Urllib is a Python get URL (Uniform Resource locators, unified resource addressable device), we can use it to crawl remote data to save Oh, here are some about the urllib use some about the header, agent, Timeout, authentication, exception handling methods, let's take a look below.
N methods of crawling Web resources Python3
1, the simplest
Import= Urllib.request.urlopen ('http://python.org/'= Response.read ()
2. Use Request
Import= urllib.request.Request ('http://python.org/'= = Response.read ()
3. Send data
#!/usr/bin/env Python3ImportUrllib.parseImportUrllib.requesturl='http://localhost/login.php'user_agent='mozilla/4.0 (compatible; MSIE 5.5; Windows NT)'Values= {'Act':'Login','Login[email]':'[email protected]','Login[password]':'123456'}data=Urllib.parse.urlencode (values) Req=urllib.request.Request (URL, data) Req.add_header ('Referer','http://www.python.org/') Response=Urllib.request.urlopen (req) the_page=Response.read ()Print(The_page.decode ("UTF8"))
4. Send data and headers
#!/usr/bin/env Python3ImportUrllib.parseImportUrllib.requesturl='http://localhost/login.php'user_agent='mozilla/4.0 (compatible; MSIE 5.5; Windows NT)'Values= {'Act':'Login','Login[email]':'[email protected]','Login[password]':'123456'}headers= {'user-agent': User_agent}data=Urllib.parse.urlencode (values) Req=urllib.request.Request (URL, data, headers) Response=Urllib.request.urlopen (req) the_page=Response.read ()Print(The_page.decode ("UTF8"))
5. HTTP Error
# !/usr/bin/env Python3 Import = urllib.request.Request (")try: Urllib.request.urlopen (req)except urllib.error.HTTPError as e:print( E.code)print(E.read ().

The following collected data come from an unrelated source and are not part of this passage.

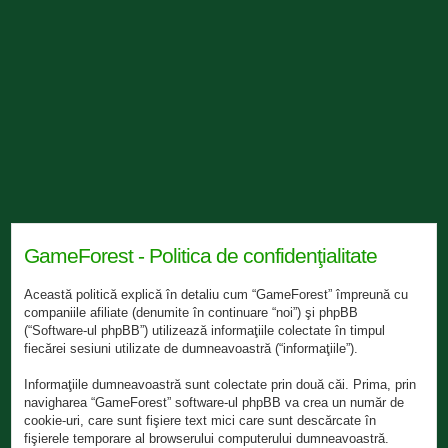
GameForest - Politica de confidenţialitate
Această politică explică în detaliu cum “GameForest” împreună cu
companiile afiliate (denumite în continuare “noi”) şi phpBB
(“Software-ul phpBB”) utilizează informaţiile colectate în timpul
fiecărei sesiuni utilizate de dumneavoastră (“informaţiile”).
Informaţiile dumneavoastră sunt colectate prin două căi. Prima, prin
navigharea “GameForest” software-ul phpBB va crea un număr de
cookie-uri, care sunt fişiere text mici care sunt descărcate în
fişierele temporare al browserului computerului dumneavoastră.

Decode ("UTF8"))
6. Exception Handling 1
#!/usr/bin/env Python3 fromUrllib.requestImportRequest, Urlopen fromUrllib.errorImportUrlerror, Httperrorreq= Request ("http://www.111cn.net/")Try: Response=Urlopen (req)exceptHttperror as E:Print('The server couldn'T fulfill the request.')Print('Error Code:', E.code)exceptUrlerror as E:Print('We failed to reach a server.')Print('Reason:', E.reason)Else:Print("good!")Print(Response.read (). Decode ("UTF8"))
7. Exception Handling 2
#!/usr/bin/env Python3 fromUrllib.requestImportRequest, Urlopen fromUrllib.errorImportUrlerrorreq= Request ("http://www.111cn.net/")Try: Response=Urlopen (req)exceptUrlerror as E:ifHasattr (E,'reason'):Print('We failed to reach a server.')Print('Reason:', E.reason)elifHasattr (E,'Code'):Print('The server couldn'T fulfill the request.')Print('Error Code:', E.code)Else:Print("good!")Print(Response.read (). Decode ("UTF8"))
8. HTTP Authentication
#!/usr/bin/env Python3Importurllib.request#Create a password managerPassword_mgr =Urllib.request.HTTPPasswordMgrWithDefaultRealm ()#ADD the username and password.#If We knew the realm, we could use it instead of None.Top_level_url ="https://www.111cn.net/"Password_mgr.add_password (None, Top_level_url,'Rekfan','xxxxxx') Handler=Urllib.request.HTTPBasicAuthHandler (password_mgr)#Create "opener" (Openerdirector instance)Opener =Urllib.request.build_opener (handler)#Use the opener to fetch a URLA_url ="https://www.111cn.net/"x=Opener.open (A_url)Print(X.read ())#Install the opener.#Now all calls to Urllib.request.urlopen with our opener.Urllib.request.install_opener (opener) a= Urllib.request.urlopen (A_url). Read (). Decode ('UTF8')Print(a)
9, the use of agents
#!/usr/bin/env Python3ImportUrllib.requestproxy_support= Urllib.request.ProxyHandler ({'Sock5':'localhost:1080'}) Opener=Urllib.request.build_opener (Proxy_support) Urllib.request.install_opener (opener) a= Urllib.request.urlopen ("http://www.111cn.net"). Read (). Decode ("UTF8")Print(a)
10. Timeout
#!/usr/bin/env Python3ImportSocketImporturllib.request#Timeout in secondsTimeout = 2socket.setdefaulttimeout (Timeout)#This call to Urllib.request.urlopen now uses the default timeout#We have a set in the socket modulereq = Urllib.request.Request ('http://www.111cn.net/') A=Urllib.request.urlopen (req). Read ()Print(a)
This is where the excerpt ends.